# DLRM for TensorFlow 2

This document provides detailed instructions on running DLRM training as well as benchmark results for this model.

## Table Of Contents

  * [Model overview](#model-overview)
     * [Model architecture](#model-architecture)
  * [Quick Start Guide](#quick-start-guide)
  * [Performance](#performance)
     * [Benchmarking](#benchmarking)
        * [Training performance benchmark](#training-performance-benchmark)
        * [Inference performance benchmark](#inference-performance-benchmark)
     * [Training process](#training-process)
     * [Results](#results)
        * [Training accuracy results](#training-accuracy-results)
           * [Training accuracy: NVIDIA DGX A100 (8x A100 80GB)](#training-accuracy-nvidia-dgx-a100-8x-a100-80gb)
           * [Training accuracy: NVIDIA DGX-1 (8x V100 32GB)](#training-accuracy-nvidia-dgx-1-8x-v100-32gb)
           * [Training accuracy: NVIDIA DGX-2 (16x V100 32GB)](#training-accuracy-nvidia-dgx-2-16x-v100-32gb)
           * [Training stability test](#training-stability-test)
        * [Training performance results](#training-performance-results)
           * [Training performance: NVIDIA DGX A100 (8x A100 80GB)](#training-performance-nvidia-dgx-a100-8x-a100-80gb)
           * [Training performance: comparison with CPU for the "extra large" model](#training-performance-comparison-with-cpu-for-the-extra-large-model)
           * [Training performance: NVIDIA DGX-1 (8x V100 32GB)](#training-performance-nvidia-dgx-1-8x-v100-32gb)
           * [Training performance: NVIDIA DGX-2 (16x V100 32GB)](#training-performance-nvidia-dgx-2-16x-v100-32gb)
        * [Inference performance results](#inference-performance-results)
           * [Inference performance: NVIDIA DGX A100 (8x A100 80GB)](#inference-performance-nvidia-dgx-a100-8x-a100-80gb)
           * [Inference performance: NVIDIA DGX1V-32GB (8x V100 32GB)](#inference-performance-nvidia-dgx1v-32gb-8x-v100-32gb)
           * [Inference performance: NVIDIA DGX2 (16x V100 16GB)](#inference-performance-nvidia-dgx2-16x-v100-16gb)


## Model overview

The Deep Learning Recommendation Model (DLRM) is a recommendation model designed to make use of both categorical and numerical inputs.
It was first described in [Deep Learning Recommendation Model for Personalization and Recommendation Systems](https://arxiv.org/abs/1906.00091).
This repository provides a reimplementation of the code base provided originally [here](https://github.com/facebookresearch/dlrm).
The scripts enable you to train DLRM on a synthetic dataset or on the [Criteo Terabyte Dataset](https://labs.criteo.com/2013/12/download-terabyte-click-logs/).

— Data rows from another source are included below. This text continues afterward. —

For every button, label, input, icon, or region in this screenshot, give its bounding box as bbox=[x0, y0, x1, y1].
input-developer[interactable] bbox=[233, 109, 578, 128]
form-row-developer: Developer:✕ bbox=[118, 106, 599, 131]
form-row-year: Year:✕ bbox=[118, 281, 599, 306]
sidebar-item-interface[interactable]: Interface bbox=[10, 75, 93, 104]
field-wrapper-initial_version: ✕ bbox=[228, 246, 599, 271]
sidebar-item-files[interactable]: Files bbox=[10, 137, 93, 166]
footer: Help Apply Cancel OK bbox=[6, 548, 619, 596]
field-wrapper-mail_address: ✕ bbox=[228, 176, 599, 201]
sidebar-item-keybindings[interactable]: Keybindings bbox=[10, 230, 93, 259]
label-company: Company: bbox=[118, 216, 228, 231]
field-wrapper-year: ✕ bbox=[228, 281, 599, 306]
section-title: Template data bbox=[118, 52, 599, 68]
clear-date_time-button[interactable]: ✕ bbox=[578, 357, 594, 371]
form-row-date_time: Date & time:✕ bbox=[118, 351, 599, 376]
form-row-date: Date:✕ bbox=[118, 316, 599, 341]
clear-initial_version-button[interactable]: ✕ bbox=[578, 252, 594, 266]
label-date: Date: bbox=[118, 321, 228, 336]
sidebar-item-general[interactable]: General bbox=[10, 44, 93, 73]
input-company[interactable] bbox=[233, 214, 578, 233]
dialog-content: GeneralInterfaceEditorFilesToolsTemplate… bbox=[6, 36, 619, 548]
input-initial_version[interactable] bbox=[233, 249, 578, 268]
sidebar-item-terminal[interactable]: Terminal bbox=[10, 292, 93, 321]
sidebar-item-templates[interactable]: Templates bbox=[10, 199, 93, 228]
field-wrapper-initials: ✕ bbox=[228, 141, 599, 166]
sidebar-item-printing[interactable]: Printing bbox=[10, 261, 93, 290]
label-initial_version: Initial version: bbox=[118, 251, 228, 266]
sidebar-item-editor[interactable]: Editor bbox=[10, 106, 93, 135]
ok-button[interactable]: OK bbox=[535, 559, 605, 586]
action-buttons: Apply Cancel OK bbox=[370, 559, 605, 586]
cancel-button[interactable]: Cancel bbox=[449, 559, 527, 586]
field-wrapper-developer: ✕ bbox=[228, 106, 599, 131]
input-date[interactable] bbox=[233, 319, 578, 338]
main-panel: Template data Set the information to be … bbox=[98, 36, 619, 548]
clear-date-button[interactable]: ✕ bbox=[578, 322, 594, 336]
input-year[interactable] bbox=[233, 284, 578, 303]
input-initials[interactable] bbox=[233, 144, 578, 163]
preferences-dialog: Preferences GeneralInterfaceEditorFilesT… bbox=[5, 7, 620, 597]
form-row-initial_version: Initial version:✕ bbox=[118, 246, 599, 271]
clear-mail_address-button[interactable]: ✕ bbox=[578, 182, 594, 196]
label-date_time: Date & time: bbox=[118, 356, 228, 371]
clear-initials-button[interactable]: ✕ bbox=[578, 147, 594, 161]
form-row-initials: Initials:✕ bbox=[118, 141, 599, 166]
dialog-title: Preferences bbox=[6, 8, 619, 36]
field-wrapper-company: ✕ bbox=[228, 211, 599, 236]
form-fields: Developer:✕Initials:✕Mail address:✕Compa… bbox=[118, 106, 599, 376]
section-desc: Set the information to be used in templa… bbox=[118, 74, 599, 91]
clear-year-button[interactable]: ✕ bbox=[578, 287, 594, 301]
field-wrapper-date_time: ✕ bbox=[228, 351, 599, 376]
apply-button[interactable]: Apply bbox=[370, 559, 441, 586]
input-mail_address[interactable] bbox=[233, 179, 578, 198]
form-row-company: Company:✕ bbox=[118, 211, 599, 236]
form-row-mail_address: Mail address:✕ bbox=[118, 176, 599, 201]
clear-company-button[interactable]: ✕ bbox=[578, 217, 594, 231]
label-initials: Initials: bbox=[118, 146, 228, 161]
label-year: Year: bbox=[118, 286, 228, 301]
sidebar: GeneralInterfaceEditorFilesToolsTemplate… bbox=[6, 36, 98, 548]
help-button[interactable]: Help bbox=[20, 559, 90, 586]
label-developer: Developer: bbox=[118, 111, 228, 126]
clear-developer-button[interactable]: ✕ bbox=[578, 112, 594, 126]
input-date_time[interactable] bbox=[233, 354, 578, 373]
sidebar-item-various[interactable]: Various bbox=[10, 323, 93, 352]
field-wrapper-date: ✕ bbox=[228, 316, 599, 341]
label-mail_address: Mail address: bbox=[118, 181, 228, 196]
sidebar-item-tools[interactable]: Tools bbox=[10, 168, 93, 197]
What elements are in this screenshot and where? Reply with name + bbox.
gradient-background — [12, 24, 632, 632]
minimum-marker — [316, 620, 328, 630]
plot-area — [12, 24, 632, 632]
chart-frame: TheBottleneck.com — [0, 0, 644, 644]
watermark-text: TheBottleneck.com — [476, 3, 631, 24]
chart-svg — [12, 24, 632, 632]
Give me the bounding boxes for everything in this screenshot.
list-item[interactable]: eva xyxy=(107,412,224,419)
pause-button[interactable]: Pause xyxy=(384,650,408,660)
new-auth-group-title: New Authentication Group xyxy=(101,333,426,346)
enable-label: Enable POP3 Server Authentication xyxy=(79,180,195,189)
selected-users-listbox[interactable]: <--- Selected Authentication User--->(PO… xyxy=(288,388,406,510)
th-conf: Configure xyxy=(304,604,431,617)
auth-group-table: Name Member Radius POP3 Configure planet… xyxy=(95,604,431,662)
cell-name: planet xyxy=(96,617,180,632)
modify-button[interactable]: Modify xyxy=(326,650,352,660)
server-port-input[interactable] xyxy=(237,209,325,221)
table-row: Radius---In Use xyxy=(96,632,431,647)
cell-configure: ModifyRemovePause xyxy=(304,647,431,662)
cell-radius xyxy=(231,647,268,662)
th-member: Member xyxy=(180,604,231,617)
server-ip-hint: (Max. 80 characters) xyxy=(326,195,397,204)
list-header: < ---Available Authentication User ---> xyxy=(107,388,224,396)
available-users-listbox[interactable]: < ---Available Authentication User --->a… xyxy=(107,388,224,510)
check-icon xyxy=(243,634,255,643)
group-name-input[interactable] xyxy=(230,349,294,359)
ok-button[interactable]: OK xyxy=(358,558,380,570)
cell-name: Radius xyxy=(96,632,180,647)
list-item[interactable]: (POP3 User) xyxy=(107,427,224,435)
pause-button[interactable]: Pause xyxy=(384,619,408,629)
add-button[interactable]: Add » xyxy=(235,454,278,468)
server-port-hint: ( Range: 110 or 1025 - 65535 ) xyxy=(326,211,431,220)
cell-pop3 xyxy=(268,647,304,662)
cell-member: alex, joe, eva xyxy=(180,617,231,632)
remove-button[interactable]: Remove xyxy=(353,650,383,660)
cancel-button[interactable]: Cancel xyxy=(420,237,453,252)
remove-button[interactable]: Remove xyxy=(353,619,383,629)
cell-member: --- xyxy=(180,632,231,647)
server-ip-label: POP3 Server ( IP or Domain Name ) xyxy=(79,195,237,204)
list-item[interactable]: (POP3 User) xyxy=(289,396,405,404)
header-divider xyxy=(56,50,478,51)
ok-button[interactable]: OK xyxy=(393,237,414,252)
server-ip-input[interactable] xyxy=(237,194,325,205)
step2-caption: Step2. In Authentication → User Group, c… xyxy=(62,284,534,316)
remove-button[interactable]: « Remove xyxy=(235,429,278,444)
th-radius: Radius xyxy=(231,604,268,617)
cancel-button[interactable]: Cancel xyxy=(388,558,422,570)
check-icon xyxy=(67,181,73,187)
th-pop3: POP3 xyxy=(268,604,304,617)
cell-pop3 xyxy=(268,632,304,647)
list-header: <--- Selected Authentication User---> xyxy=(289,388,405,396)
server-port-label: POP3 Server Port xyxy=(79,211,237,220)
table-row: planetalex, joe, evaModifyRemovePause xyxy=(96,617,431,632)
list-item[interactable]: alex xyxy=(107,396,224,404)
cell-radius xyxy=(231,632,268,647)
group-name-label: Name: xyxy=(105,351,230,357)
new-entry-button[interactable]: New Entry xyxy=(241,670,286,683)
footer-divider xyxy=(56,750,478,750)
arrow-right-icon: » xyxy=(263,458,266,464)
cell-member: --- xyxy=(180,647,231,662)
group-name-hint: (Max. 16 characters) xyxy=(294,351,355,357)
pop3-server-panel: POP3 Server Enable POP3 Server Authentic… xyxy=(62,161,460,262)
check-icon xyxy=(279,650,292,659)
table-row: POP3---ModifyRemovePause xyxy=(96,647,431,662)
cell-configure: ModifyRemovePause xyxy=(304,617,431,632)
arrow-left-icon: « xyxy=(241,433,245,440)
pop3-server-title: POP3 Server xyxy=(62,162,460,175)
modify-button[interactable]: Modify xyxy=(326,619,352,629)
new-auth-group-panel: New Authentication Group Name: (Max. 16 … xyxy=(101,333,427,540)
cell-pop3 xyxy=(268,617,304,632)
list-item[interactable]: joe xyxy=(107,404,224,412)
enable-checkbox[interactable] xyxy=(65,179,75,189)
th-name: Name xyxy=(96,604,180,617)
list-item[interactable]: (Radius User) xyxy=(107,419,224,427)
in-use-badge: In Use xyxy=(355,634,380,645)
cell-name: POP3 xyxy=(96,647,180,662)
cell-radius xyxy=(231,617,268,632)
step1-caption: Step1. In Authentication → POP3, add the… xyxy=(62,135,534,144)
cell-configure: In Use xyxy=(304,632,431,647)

For the Criteo 1TB Dataset, we use a slightly different preprocessing procedure than the one found in the original implementation.
Most importantly, we use a technique called frequency thresholding to demonstrate models of different sizes.
The smallest model can be trained on a single V100-32GB GPU, while the largest one needs 8xA100-80GB GPUs.  

The table below summarizes the model sizes and frequency thresholds used in this repository, for both the synthetic and real datasets supported.

| Dataset   | Frequency Threshold | Final dataset size | Intermediate preprocessing storage required |  Suitable for accuracy tests | Total download & preprocess time |GPU Memory required for training | Total embedding size | Number of model parameters | 
|:-------|:-------|:-------|:-------------|:-------------------|:-------------------|:-------------------|:-------------------|:-------------------|
| Synthetic T15             |15  |  6 GiB   | None       | No  | ~Minutes | 15.6 GiB | 15.6 GiB  | 4.2B  |
| Synthetic T3              |3   |  6 GiB   | None       | No  | ~Minutes | 84.9 GiB | 84.9 GiB  | 22.8B |
| Synthetic T0              |0   |  6 GiB   | None       | No  | ~Minutes | 421 GiB  | 421 GiB   | 113B  |
| Real Criteo T15           |15  |  370 GiB | ~Terabytes | Yes | ~Hours   | 15.6 GiB | 15.6 GiB  | 4.2B  |
| Real Criteo T3            |3   |  370 GiB | ~Terabytes | Yes | ~Hours   | 84.9 GiB | 84.9 GiB  | 22.8B |
| Real Criteo T0            |0   |  370 GiB | ~Terabytes | Yes | ~Hours   | 421 GiB  | 421 GiB   | 113B  |

You can find a detailed description of the Criteo dataset preprocessing the [preprocessing documentation](./criteo_dataset.md#advanced).

### Model architecture

DLRM accepts two types of features: categorical and numerical. For each categorical feature,
an embedding table is used to provide a dense representation of each unique value.
The dense features enter the model and are transformed by a simple neural network referred to as "Bottom MLP."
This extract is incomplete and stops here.